*Material for this task:*
★ ★ ★ ★
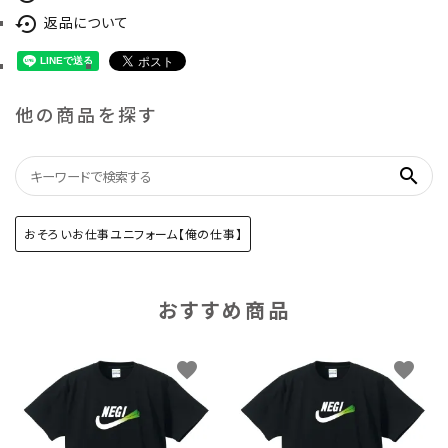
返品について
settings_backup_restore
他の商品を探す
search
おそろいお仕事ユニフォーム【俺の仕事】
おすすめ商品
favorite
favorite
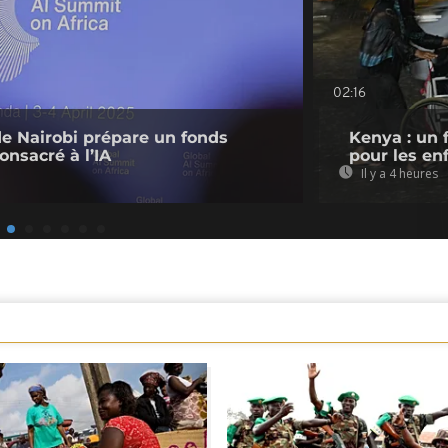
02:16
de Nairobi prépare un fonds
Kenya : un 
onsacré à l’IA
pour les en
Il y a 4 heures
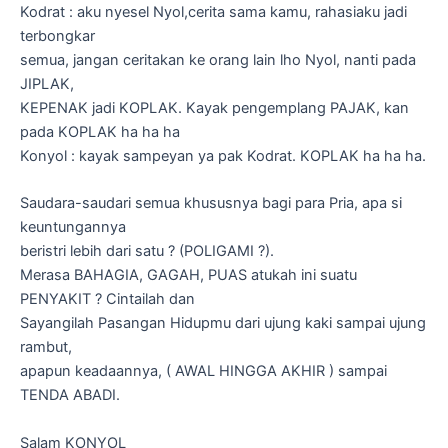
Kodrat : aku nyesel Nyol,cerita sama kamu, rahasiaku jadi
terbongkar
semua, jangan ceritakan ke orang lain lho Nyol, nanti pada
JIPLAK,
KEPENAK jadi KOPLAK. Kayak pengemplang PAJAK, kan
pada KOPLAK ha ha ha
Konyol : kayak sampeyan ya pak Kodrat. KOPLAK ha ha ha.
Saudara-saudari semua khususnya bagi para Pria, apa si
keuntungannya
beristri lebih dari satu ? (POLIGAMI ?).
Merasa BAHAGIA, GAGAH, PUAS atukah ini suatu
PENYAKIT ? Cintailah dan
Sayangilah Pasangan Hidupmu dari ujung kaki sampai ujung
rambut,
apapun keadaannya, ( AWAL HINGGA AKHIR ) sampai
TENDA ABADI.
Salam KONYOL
★ ★ ★ ★
*Task:*
A word-for-word copy of the data, without its pictures, is what is needed.

*Written answer:*
返品について
settings_backup_restore
他の商品を探す
search
おそろいお仕事ユニフォーム【俺の仕事】
おすすめ商品
favorite
favorite
02:16
de Nairobi prépare un fonds
Kenya : un 
onsacré à l’IA
pour les en
Il y a 4 heures
Kodrat : aku nyesel Nyol,cerita sama kamu, rahasiaku jadi
terbongkar
semua, jangan ceritakan ke orang lain lho Nyol, nanti pada
JIPLAK,
KEPENAK jadi KOPLAK. Kayak pengemplang PAJAK, kan
pada KOPLAK ha ha ha
Konyol : kayak sampeyan ya pak Kodrat. KOPLAK ha ha ha.
Saudara-saudari semua khususnya bagi para Pria, apa si
keuntungannya
beristri lebih dari satu ? (POLIGAMI ?).
Merasa BAHAGIA, GAGAH, PUAS atukah ini suatu
PENYAKIT ? Cintailah dan
Sayangilah Pasangan Hidupmu dari ujung kaki sampai ujung
rambut,
apapun keadaannya, ( AWAL HINGGA AKHIR ) sampai
TENDA ABADI.
Salam KONYOL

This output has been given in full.